I adopted a mostly plant-based diet a couple of years ago, and the results were quick and pretty dramatic, like easy weight loss that I wasn’t even trying to accomplish. It continues to help me maintain healthy blood pressure and cholesterol levels and clearer, more radiant skin. In fact, when I do eat meat, I can depend on my face breaking out and feeling bloated and sluggish—which tends to keep me on the plant-based path.

If you’re not yet convinced or at least intrigued, read “Thriving on a Plant-Based Diet,” by April Thompson, and our vegan fitness articles in which athletes and a coach testify to the amazing impact of plant-honoring eating. If those don’t make a believer out of you, try a recipe or two from “Meatless Makeover: A Plant-Based Spin on Classic Dishes,” which includes Vegan Popcorn “Chicken”, Walnut Meat Tacos and a mouth-watering Mushroom and Sage Wellington. I can vouch for the tastiness of the traditional-turned-plant-based dishes that I make for myself. Even if you don’t cook, the abundance and availability of frozen, prepared and restaurant offerings make it convenient and easy to improve your quality of life with plant-based nutrition. Make sure to save our North Texas resource guide for vegan and vegetarian meals, foods and cooking classes.

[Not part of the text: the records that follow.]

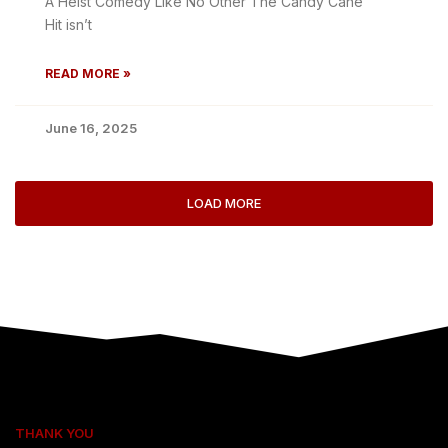
A Heist Comedy Like No Other The Candy Cane
Hit isn’t
READ MORE »
June 16, 2025
LOAD MORE
THANK YOU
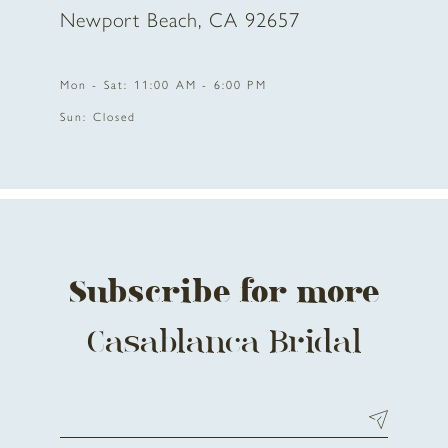
Newport Beach, CA 92657
Mon - Sat: 11:00 AM - 6:00 PM
Sun: Closed
Subscribe for more
Casablanca Bridal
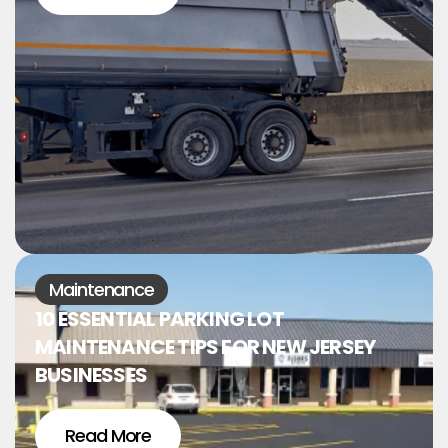
Maintenance
10 ESSENTIAL PARKING LOT
MAINTENANCE TIPS FOR NEW JERSEY
BUSINESSES
Read More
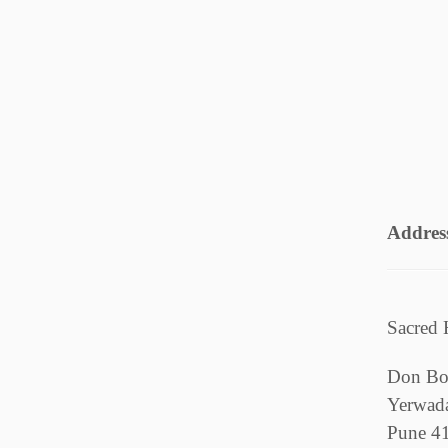
Addres
Sacred 
Don Bo
Yerwad
Pune 4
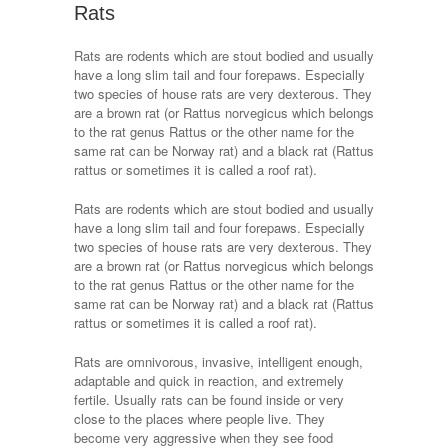
Rats
Rats are rodents which are stout bodied and usually
have a long slim tail and four forepaws. Especially
two species of house rats are very dexterous. They
are a brown rat (or Rattus norvegicus which belongs
to the rat genus Rattus or the other name for the
same rat can be Norway rat) and a black rat (Rattus
rattus or sometimes it is called a roof rat).
Rats are rodents which are stout bodied and usually
have a long slim tail and four forepaws. Especially
two species of house rats are very dexterous. They
are a brown rat (or Rattus norvegicus which belongs
to the rat genus Rattus or the other name for the
same rat can be Norway rat) and a black rat (Rattus
rattus or sometimes it is called a roof rat).
Rats are omnivorous, invasive, intelligent enough,
adaptable and quick in reaction, and extremely
fertile. Usually rats can be found inside or very
close to the places where people live. They
become very aggressive when they see food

We also pay tribute to one of the most misunderstood plants of our time—hemp, from which over-the-counter CBD products are derived. Although it is pharmaceutically safe, hemp has been controversial because of its family ties. (Think of it as marijuana’s no-buzz cousin.) Like many integrative and complementary treatments, hemp has finally been documented and recognized as having natural health benefits without the side effects of many medical treatments. But that’s not all there is to say about hemp. This crop, which was illegal in the United States for 50 years, is now fueling high hopes among farmers, agricultural researchers, manufacturers and consumers for its use in a host of fiber-based products and its potential to combat climate change. To learn more, don’t miss Julie Peterson’s enlightening article, “Hemp Gets Hot: Meet the Hardest Working Plant on the Planet.”

Be sure to check out all that Natural Awakenings has to offer this month, from pointers on pet diets to the Wise Words of author Ronnie Cummins, founder of the Organic Consumers Association, on the future of regenerative agriculture in sequestering greenhouse gases and the power of growing a movement.

As always, we hope you will find something in this month’s issue that will inspire you to live a greener, healthier, more sustainable lifestyle.